Score logged outputs - Multivon Docs

The most common RAG setup isn’t “generate fresh answers and grade them” — it’s “I already have a pile of logged answers, I just want to score them.” You don’t need a special field for that. suite.run(model_fn) calls model_fn(case.input) for each case, so a model_fn that looks up the logged answer keyed on the input is the supported path. Replay your log; score it.

The pattern

Build a map from each case’s input to the answer you already logged, then hand suite.run a lambda that reads from it:

answers = {case.input: logged_output_for_that_case}  # your replay map
report = suite.run(lambda prompt: answers[prompt])
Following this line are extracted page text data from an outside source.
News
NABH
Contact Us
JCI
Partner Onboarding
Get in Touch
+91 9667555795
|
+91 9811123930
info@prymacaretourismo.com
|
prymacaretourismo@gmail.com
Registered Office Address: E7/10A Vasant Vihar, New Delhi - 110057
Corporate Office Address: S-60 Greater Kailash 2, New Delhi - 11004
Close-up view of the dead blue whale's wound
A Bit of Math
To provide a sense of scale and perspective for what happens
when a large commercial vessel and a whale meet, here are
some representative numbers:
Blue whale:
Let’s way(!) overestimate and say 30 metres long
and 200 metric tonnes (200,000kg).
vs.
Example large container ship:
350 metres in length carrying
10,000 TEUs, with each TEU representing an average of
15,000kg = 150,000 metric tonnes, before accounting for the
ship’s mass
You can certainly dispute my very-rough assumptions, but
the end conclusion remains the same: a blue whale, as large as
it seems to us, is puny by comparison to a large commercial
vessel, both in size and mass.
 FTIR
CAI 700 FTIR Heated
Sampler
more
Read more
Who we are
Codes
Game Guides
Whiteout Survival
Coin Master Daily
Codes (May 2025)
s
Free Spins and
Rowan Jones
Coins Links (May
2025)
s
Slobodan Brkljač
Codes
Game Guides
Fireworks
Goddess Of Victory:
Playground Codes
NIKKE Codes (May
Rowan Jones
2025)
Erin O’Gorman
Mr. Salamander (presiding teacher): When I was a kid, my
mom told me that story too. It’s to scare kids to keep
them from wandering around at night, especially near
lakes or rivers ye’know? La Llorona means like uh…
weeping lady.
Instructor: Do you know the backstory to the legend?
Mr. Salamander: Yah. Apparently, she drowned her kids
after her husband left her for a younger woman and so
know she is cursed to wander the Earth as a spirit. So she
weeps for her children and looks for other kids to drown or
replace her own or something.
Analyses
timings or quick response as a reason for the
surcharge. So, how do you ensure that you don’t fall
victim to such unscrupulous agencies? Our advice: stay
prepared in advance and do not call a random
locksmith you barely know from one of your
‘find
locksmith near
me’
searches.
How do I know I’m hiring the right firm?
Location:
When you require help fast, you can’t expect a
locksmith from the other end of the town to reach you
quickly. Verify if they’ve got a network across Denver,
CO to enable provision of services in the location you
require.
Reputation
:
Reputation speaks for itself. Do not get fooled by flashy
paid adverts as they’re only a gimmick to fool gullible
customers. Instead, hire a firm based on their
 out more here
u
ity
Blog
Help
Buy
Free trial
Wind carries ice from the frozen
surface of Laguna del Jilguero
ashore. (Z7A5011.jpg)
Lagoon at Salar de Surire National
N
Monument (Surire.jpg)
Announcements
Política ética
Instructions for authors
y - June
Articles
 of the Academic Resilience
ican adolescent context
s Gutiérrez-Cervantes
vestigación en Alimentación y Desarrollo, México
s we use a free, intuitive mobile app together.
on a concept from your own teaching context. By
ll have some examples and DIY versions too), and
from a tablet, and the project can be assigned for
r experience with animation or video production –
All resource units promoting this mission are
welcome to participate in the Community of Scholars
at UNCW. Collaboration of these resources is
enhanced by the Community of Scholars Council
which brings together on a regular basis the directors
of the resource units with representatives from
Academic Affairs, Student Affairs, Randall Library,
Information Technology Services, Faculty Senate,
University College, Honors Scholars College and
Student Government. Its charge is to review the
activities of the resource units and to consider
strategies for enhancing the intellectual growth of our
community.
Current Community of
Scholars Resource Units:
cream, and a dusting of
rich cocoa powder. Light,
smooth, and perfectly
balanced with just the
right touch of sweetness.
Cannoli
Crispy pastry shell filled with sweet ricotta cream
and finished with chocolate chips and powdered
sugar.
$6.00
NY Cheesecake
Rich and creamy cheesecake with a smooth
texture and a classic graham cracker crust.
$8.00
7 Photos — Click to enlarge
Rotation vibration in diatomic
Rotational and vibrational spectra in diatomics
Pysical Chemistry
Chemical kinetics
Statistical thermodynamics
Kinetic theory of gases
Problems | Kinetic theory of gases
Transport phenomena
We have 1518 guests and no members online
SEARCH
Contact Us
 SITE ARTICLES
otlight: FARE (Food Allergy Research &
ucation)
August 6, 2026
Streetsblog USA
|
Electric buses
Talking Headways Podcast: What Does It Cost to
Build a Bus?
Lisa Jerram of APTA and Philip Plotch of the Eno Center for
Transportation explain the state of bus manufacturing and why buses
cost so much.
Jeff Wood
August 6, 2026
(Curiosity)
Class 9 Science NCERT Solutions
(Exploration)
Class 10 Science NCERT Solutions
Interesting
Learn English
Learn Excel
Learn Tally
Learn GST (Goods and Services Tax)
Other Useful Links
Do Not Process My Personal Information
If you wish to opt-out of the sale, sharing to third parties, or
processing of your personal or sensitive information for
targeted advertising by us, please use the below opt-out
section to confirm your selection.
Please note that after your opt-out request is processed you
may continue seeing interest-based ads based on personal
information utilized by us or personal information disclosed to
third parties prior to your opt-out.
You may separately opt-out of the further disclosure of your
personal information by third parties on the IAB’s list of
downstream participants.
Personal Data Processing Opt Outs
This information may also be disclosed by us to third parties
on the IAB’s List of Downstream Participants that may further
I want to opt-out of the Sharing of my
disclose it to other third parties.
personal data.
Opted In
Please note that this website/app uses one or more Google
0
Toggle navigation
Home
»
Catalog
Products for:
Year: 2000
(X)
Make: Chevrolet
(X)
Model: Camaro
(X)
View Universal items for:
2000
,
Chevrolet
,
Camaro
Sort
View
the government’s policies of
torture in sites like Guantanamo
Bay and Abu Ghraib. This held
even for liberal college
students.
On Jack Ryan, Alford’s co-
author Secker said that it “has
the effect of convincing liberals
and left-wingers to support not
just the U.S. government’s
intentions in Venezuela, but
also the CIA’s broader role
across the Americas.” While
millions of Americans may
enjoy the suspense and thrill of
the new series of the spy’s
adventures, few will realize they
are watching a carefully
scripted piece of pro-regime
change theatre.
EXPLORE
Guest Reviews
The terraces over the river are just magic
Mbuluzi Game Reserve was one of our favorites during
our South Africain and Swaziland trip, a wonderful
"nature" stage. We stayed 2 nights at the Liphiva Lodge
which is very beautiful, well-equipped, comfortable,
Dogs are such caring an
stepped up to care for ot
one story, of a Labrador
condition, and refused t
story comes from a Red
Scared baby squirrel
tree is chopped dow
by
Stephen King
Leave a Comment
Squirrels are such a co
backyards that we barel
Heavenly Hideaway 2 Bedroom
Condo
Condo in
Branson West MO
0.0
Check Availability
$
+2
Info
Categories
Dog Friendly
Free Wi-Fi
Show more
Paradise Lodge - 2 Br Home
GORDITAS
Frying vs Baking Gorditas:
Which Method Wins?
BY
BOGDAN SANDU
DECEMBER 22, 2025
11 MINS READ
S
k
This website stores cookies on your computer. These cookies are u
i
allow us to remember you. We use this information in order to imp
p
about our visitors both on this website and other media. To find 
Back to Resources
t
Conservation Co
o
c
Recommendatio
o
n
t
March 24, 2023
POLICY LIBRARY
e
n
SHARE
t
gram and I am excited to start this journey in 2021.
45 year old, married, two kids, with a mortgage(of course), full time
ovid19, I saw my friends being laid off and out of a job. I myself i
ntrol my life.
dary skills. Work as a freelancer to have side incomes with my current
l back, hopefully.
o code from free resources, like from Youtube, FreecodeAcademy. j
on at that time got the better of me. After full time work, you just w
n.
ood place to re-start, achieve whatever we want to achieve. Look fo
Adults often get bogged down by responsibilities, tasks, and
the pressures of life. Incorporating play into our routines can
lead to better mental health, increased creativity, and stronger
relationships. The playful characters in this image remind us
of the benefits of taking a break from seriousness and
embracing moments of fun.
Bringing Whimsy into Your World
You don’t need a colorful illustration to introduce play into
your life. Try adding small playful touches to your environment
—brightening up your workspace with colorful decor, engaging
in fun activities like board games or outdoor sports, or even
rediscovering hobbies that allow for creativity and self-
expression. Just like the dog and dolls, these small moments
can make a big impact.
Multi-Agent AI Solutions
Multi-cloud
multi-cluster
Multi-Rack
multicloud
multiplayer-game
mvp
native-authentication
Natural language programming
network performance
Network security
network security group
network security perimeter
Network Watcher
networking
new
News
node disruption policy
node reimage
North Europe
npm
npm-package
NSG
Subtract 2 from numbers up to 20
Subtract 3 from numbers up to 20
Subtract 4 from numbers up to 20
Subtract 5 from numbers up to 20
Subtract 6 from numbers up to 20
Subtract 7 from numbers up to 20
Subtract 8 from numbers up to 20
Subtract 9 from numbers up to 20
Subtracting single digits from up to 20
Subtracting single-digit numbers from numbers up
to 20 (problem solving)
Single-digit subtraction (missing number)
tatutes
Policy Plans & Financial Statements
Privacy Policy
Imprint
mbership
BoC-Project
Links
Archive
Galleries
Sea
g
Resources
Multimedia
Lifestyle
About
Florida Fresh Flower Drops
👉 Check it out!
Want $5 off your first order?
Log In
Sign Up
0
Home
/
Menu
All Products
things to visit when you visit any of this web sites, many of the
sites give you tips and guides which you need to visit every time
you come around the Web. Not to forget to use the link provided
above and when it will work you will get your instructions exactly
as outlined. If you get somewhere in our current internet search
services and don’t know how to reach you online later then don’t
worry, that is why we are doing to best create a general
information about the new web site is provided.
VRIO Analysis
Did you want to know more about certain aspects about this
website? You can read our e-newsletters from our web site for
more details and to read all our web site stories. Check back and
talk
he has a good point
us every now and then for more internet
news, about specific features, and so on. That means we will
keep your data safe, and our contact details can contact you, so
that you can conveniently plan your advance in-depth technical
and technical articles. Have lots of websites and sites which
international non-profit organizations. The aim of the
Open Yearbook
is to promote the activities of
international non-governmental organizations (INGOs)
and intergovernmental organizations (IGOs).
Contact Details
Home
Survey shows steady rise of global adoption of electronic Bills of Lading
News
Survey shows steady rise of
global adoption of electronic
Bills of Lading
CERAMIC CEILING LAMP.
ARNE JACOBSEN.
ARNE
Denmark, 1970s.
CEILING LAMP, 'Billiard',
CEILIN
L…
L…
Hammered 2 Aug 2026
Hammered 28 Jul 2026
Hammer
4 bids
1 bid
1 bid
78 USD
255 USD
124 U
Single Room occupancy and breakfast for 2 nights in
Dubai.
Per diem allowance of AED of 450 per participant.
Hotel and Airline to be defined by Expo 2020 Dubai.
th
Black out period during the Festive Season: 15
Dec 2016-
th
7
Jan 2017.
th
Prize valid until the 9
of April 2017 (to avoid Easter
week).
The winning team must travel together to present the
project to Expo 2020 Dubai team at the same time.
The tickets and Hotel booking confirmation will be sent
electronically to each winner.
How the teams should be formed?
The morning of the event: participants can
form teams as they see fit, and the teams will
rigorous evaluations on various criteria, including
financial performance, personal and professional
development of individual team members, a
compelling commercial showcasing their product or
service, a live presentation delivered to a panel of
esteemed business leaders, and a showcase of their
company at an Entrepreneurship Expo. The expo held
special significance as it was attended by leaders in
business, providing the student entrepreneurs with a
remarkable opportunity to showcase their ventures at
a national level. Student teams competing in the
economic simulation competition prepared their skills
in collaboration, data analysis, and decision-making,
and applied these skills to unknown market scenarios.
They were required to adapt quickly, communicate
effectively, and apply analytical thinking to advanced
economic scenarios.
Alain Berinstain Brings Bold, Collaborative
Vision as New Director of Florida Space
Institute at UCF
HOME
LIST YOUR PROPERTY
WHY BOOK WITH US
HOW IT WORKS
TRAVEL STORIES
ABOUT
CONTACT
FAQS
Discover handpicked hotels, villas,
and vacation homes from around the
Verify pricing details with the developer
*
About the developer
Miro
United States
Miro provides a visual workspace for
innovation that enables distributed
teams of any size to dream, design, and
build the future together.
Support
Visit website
That’s it. The lambda is your model_fn; it returns the recorded output instead of calling a live model. Every evaluator runs exactly as it would on a fresh generation.

End to end

from multivon_eval import EvalSuite, EvalCase, Faithfulness

# Cases you want to score, with the context each answer was grounded in.
cases = [
    EvalCase(
        input="What's the refund window?",
        context="Refunds are available within 30 days of purchase.",
    ),
    EvalCase(
        input="Do you ship internationally?",
        context="We ship to the US and Canada only.",
    ),
]

# The answers you already logged in production, keyed by the prompt.
logged = {
    "What's the refund window?": "You can request a refund within 30 days.",
    "Do you ship internationally?": "We ship to the US and Canada.",
}

suite = EvalSuite("Replay scoring")
suite.add_cases(cases)
suite.add_evaluators(Faithfulness())

report = suite.run(lambda prompt: logged[prompt])
print(f"Pass rate {report.pass_rate:.0%}")

Notes

The case input is the key. Make sure each EvalCase.input matches the prompt you logged the answer under, exactly. A KeyError from the lambda means a case has no replay entry.
Carry the context. Grounded evaluators like Faithfulness and Hallucination score the logged answer against the case’s context, so include the context each answer was produced against.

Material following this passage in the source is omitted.